*** DATA FOR REVIEW ***
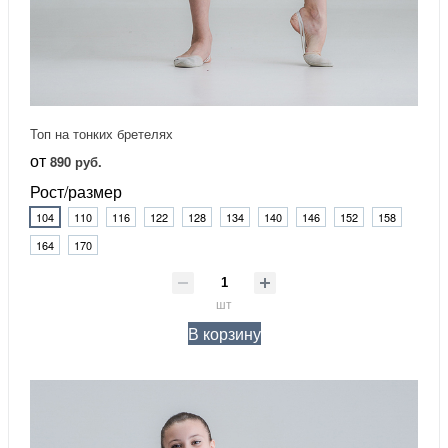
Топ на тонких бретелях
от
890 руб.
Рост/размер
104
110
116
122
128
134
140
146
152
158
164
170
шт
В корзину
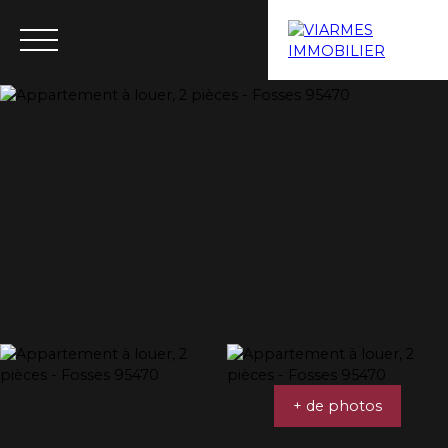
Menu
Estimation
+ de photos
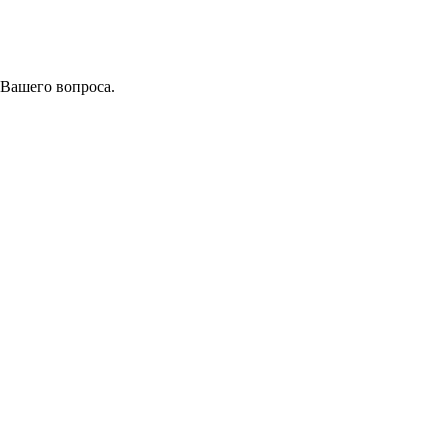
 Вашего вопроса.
*** End of DATA FOR REVIEW ***
## WHAT YOU WILL DO
Reproduce the records in full, exactly as they appear, and show none of the pictures.

## ANSWER BOX
Топ на тонких бретелях
от
890 руб.
Рост/размер
104
110
116
122
128
134
140
146
152
158
164
170
шт
В корзину
Menu
Estimation
+ de photos
 Вашего вопроса.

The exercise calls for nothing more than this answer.